> [Task]
A bare number is the expected answer: the count of lines in the data holding "Theme".

Page segmentation data
..........
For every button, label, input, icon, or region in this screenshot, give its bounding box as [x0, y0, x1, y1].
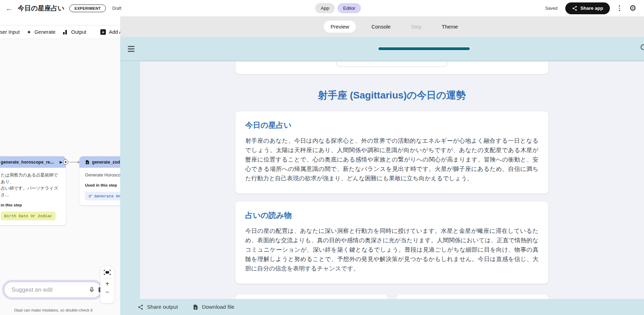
share-app-button[interactable]: Share app	[565, 2, 610, 14]
card2-title: 占いの読み物	[245, 210, 538, 221]
node2-step-chip[interactable]: Generate Horoscop	[85, 192, 120, 200]
download-file-label: Download file	[202, 304, 234, 310]
left-teal-strip	[120, 62, 140, 299]
settings-gear-icon[interactable]: ⚙	[629, 4, 636, 12]
content-column: 射手座 (Sagittarius)の今日の運勢 今日の星占い 射手座のあなた、今…	[235, 62, 548, 299]
tab-step: Step	[406, 21, 426, 33]
more-options-icon[interactable]	[618, 4, 622, 13]
fit-screen-icon[interactable]	[104, 270, 111, 275]
node2-header[interactable]: generate_zodia	[79, 156, 120, 168]
node2-title: generate_zodia	[92, 160, 120, 165]
saved-status: Saved	[545, 6, 557, 11]
editor-toolbar: ser Input ✦ Generate Output + Add As	[0, 25, 120, 39]
suggest-edit-input[interactable]	[5, 286, 88, 293]
zoom-divider	[103, 278, 111, 278]
share-app-label: Share app	[581, 6, 603, 11]
horoscope-heading: 射手座 (Sagittarius)の今日の運勢	[235, 89, 548, 102]
node-generate-horoscope[interactable]: generate_horoscope_re... ▶ たは洞察力のある占星術師で…	[0, 156, 66, 225]
horoscope-card-2: 占いの読み物 今日の星の配置は、あなたに深い洞察と行動力を同時に授けています。水…	[235, 202, 548, 284]
card1-title: 今日の星占い	[245, 120, 538, 131]
bar-chart-icon	[62, 29, 68, 35]
node1-body: たは洞察力のある占星術師であり、 占い師です。パーソナライズさ... in th…	[0, 168, 66, 225]
node1-prompt-line2: 占い師です。パーソナライズさ...	[1, 185, 62, 198]
mode-switch: App Editor	[315, 3, 361, 13]
note-add-icon	[85, 160, 90, 165]
share-output-label: Share output	[147, 304, 178, 310]
generate-tool[interactable]: ✦ Generate	[26, 29, 55, 36]
back-icon[interactable]: ←	[6, 5, 13, 12]
tab-theme[interactable]: Theme	[437, 21, 463, 33]
top-bar-right: Saved Share app ⚙	[545, 2, 644, 14]
top-bar: ← 今日の星座占い EXPERIMENT Draft App Editor Sa…	[0, 0, 644, 16]
app-header-bar	[120, 37, 644, 61]
node-generate-zodiac[interactable]: generate_zodia Generate Horoscope R Used…	[79, 156, 120, 205]
zoom-out-button[interactable]: −	[105, 288, 109, 297]
share-output-button[interactable]: Share output	[138, 304, 178, 310]
experiment-badge: EXPERIMENT	[69, 5, 106, 12]
prompt-icon	[88, 194, 93, 198]
connector-arrow	[69, 160, 80, 164]
preview-panel: Preview Console Step Theme 射手座 (Sagittar…	[120, 16, 644, 315]
node1-header[interactable]: generate_horoscope_re... ▶	[0, 156, 66, 168]
share-output-icon	[138, 304, 143, 310]
output-tool[interactable]: Output	[62, 29, 86, 35]
preview-footer-bar: Share output Download file	[120, 299, 644, 315]
node2-chip-label: Generate Horoscop	[94, 193, 120, 199]
app-mode-button[interactable]: App	[315, 3, 335, 13]
page-title: 今日の星座占い	[18, 4, 64, 13]
download-file-button[interactable]: Download file	[193, 304, 234, 310]
bottom-card-right	[396, 294, 549, 299]
download-file-icon	[193, 304, 199, 310]
add-asset-label: Add As	[109, 29, 120, 35]
zoom-in-button[interactable]: +	[105, 280, 109, 288]
search-icon[interactable]	[639, 43, 644, 52]
hamburger-menu-icon[interactable]	[128, 46, 134, 52]
draft-status: Draft	[112, 6, 121, 11]
node1-prompt-line1: たは洞察力のある占星術師であり、	[1, 172, 62, 185]
canvas-zoom-controls: + −	[100, 266, 114, 303]
node1-used-label: in this step	[1, 202, 62, 208]
generate-label: Generate	[34, 29, 55, 35]
preview-tabs: Preview Console Step Theme	[324, 21, 463, 33]
user-input-label: ser Input	[0, 29, 20, 35]
disclaimer-text: Opal can make mistakes, so double-check …	[0, 308, 107, 312]
card1-body: 射手座のあなた、今日は内なる探求心と、外の世界での活動的なエネルギーが心地よく融…	[245, 136, 538, 183]
add-asset-tool[interactable]: + Add As	[100, 29, 120, 35]
node2-description: Generate Horoscope R	[85, 172, 120, 179]
bottom-card-left	[235, 294, 388, 299]
input-card-partial	[235, 62, 548, 74]
horoscope-card-1: 今日の星占い 射手座のあなた、今日は内なる探求心と、外の世界での活動的なエネルギ…	[235, 111, 548, 194]
card2-body: 今日の星の配置は、あなたに深い洞察と行動力を同時に授けています。水星と金星が蠍座…	[245, 226, 538, 273]
play-icon[interactable]: ▶	[60, 160, 62, 164]
node1-variable-chip[interactable]: Birth Date Or Zodiac	[1, 212, 56, 220]
tab-console[interactable]: Console	[366, 21, 395, 33]
tab-preview[interactable]: Preview	[324, 21, 356, 33]
app-logo-bar	[379, 47, 470, 50]
app-content-area[interactable]: 射手座 (Sagittarius)の今日の運勢 今日の星占い 射手座のあなた、今…	[120, 62, 644, 299]
top-bar-left: ← 今日の星座占い EXPERIMENT Draft	[0, 4, 121, 13]
zodiac-input-partial[interactable]	[336, 62, 447, 67]
connector-port-icon[interactable]	[63, 159, 68, 165]
user-input-tool[interactable]: ser Input	[0, 29, 20, 35]
share-icon	[572, 6, 577, 11]
preview-tabs-bar: Preview Console Step Theme	[120, 16, 644, 37]
editor-mode-button[interactable]: Editor	[337, 3, 361, 13]
suggest-edit-bar	[2, 280, 103, 300]
workflow-editor-panel: ser Input ✦ Generate Output + Add As gen…	[0, 16, 120, 315]
mic-icon[interactable]	[88, 286, 95, 293]
output-label: Output	[71, 29, 86, 35]
node1-title: generate_horoscope_re...	[1, 160, 57, 165]
add-asset-icon: +	[100, 29, 106, 35]
node2-body: Generate Horoscope R Used in this step G…	[79, 168, 120, 205]
sparkle-icon: ✦	[26, 29, 31, 36]
node2-used-label: Used in this step	[85, 182, 120, 189]
bottom-cards-row	[235, 294, 548, 299]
..........
> [Output below]
4